CuneiML: A Cuneiform Dataset for Machine Learning

oleh: Danlu Chen, Aditi Agarwal, Taylor Berg-Kirkpatrick, Jacobo Myerston

Format: Article
Diterbitkan: Ubiquity Press 2023-12-01

Deskripsi

The cuneiform writing system holds a vast reservoir of ancient literature, encompassing over 3000 years of history. Originating around the mid-fourth millennium BCE and enduring until the late first millennium BCE, cuneiform writing spans various genres such as administrative, legal, medical, and scientific documents, among others. This article introduces a curated dataset, CuneiML, featuring 38,947 high-resolution 2D photos of Sumerian and Akkadian cuneiform tablets, accompanied by their cuneiform Unicode transcriptions, transliterations, lineart, and metadata.
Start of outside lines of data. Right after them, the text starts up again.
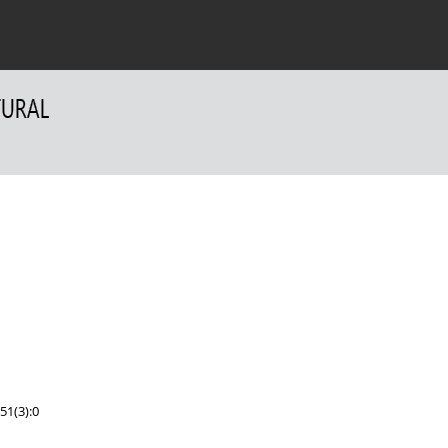
 Authors
For Reviewers
Contact
51(3):0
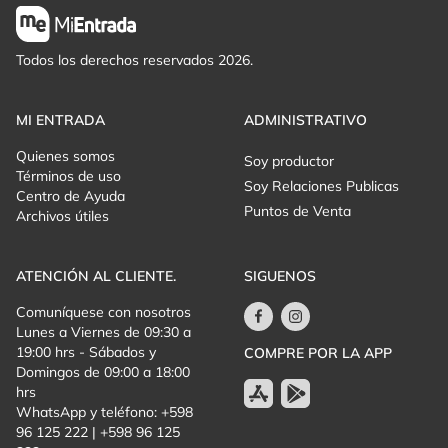
escena de primer nivel y los clásicos que marcaron
generaciones.
Todos los derechos reservados 2026.
ABBA:
Dancing Queen, Mamma Mia, Gimme Gimme Gimme,
Waterloo y muchos más.
MI ENTRADA
ADMINISTRATIVO
Quienes somos
Soy productor
Bee Gees:
Stayin Alive, How Deep Is Your Love, Night Fever,
Términos de uso
Soy Relaciones Publicas
More Than a Woman y todos los éxitos de la era disco.
Centro de Ayuda
Puntos de Venta
Archivos útiles
Elvis Presley:
Cant Help Falling in Love, Suspicious Minds,
ATENCIÓN AL CLIENTE.
SIGUENOS
Jailhouse Rock, Love Me Tender y muchos más.
Comuníquese con nosotros
Lunes a Viernes de 09:30 a
Domingo 23 de agosto
19:00 hrs - Sábados y
COMPRE POR LA APP
Domingos de 09:00 a 18:00
19:30 horas
hrs
WhatsApp y teléfono: +598
Teatro Larrañaga - Salto
96 125 222 | +598 96 125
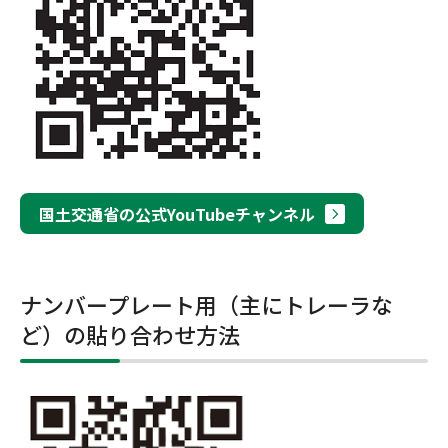
国土交通省の公式YouTubeチャンネル
ナンバープレート用（主にトレーラな
ど）の貼り合わせ方法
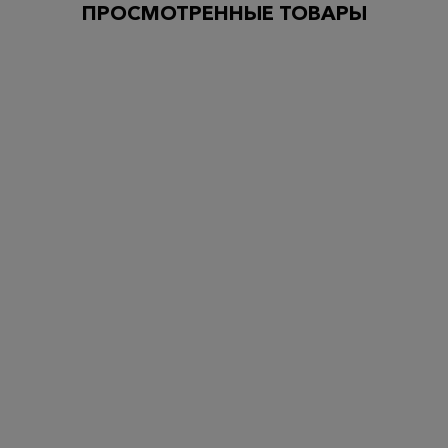
ПРОСМОТРЕННЫЕ ТОВАРЫ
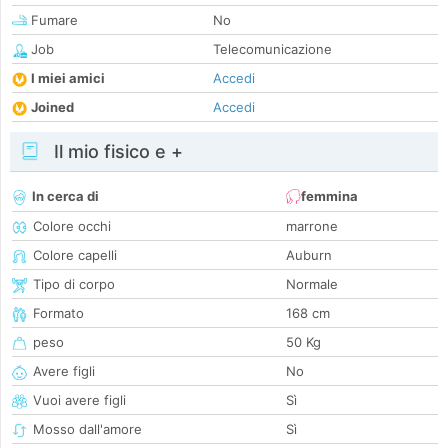
Fumare
No
Job
Telecomunicazione
I miei amici
Accedi
Joined
Accedi
Il mio fisico e +
In cerca di
femmina
Colore occhi
marrone
Colore capelli
Auburn
Tipo di corpo
Normale
Formato
168 cm
peso
50 Kg
Avere figli
No
Vuoi avere figli
Sì
Mosso dall'amore
Sì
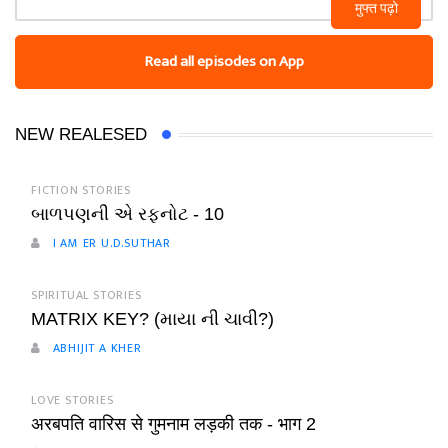
मुफ्त पढ़ो
Read all episodes on App
NEW REALESED
FICTION STORIES
બાળપણની એ રફનોટ - 10
I AM ER U.D.SUTHAR
SPIRITUAL STORIES
MATRIX KEY? (માયા ની ચાવી?)
ABHIJIT A KHER
LOVE STORIES
अरबपति वारिस से गुमनाम लड़की तक - भाग 2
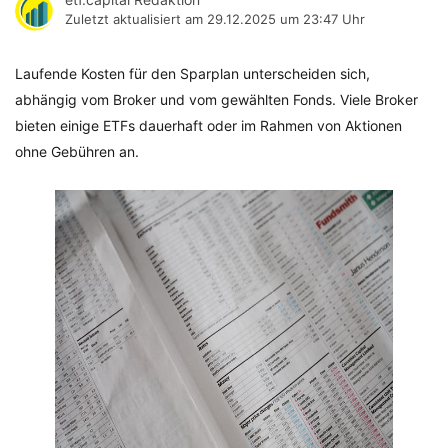
Zuletzt aktualisiert am
29.12.2025 um 23:47 Uhr
Laufende Kosten für den Sparplan unterscheiden sich,
abhängig vom Broker und vom gewählten Fonds. Viele Broker
bieten einige ETFs dauerhaft oder im Rahmen von Aktionen
ohne Gebühren an.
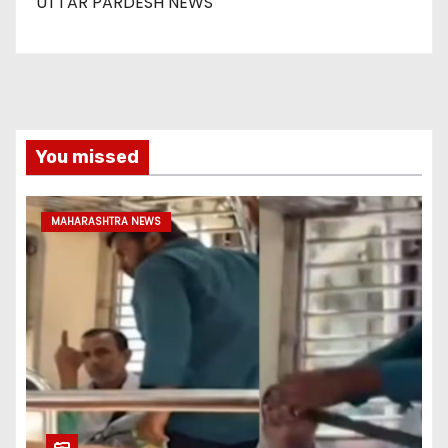
UTTAR PARDESH NEWS
You missed
MAHARASHTRA NEWS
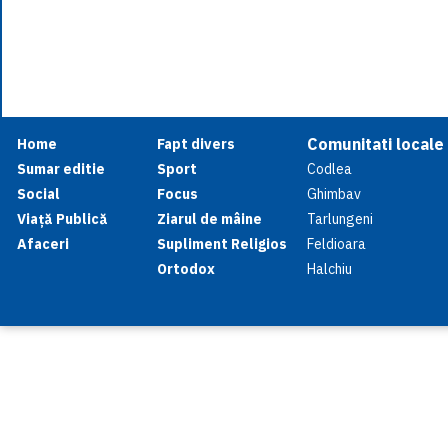
Comunitati locale
Home
Fapt divers
Sumar editie
Sport
Codlea
Social
Focus
Ghimbav
Viață Publică
Ziarul de mâine
Tarlungeni
Afaceri
Supliment Religios
Feldioara
Ortodox
Halchiu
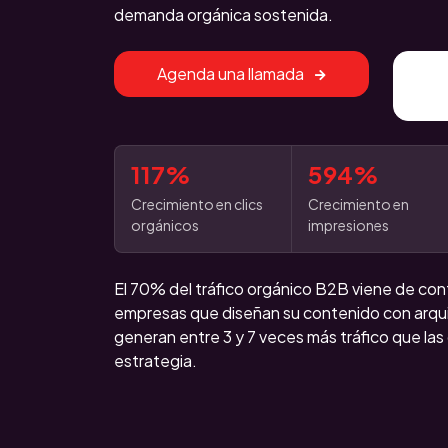
demanda orgánica sostenida.
Agenda una llamada
117%
594%
Crecimiento en clics
Crecimiento en
orgánicos
impresiones
El 70% del tráfico orgánico B2B viene de con
empresas que diseñan su contenido con arqu
generan entre 3 y 7 veces más tráfico que las 
estrategia.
This dataset aims to support the development of machine learning tools for processing and analyzing Sumerian and Akkadian cuneiform artifacts – e.g. for automatically classifying genre, provenance, or period from unannotated tablet images. Thus, CuneiML is designed with consistency of format as a primary concern. Specifically, CuneiML is a result of meticulously preprocessing, segmenting, filtering, and re-transliterating data that is available online in the Cuneiform Digital Library Initiative (CDLI) collection.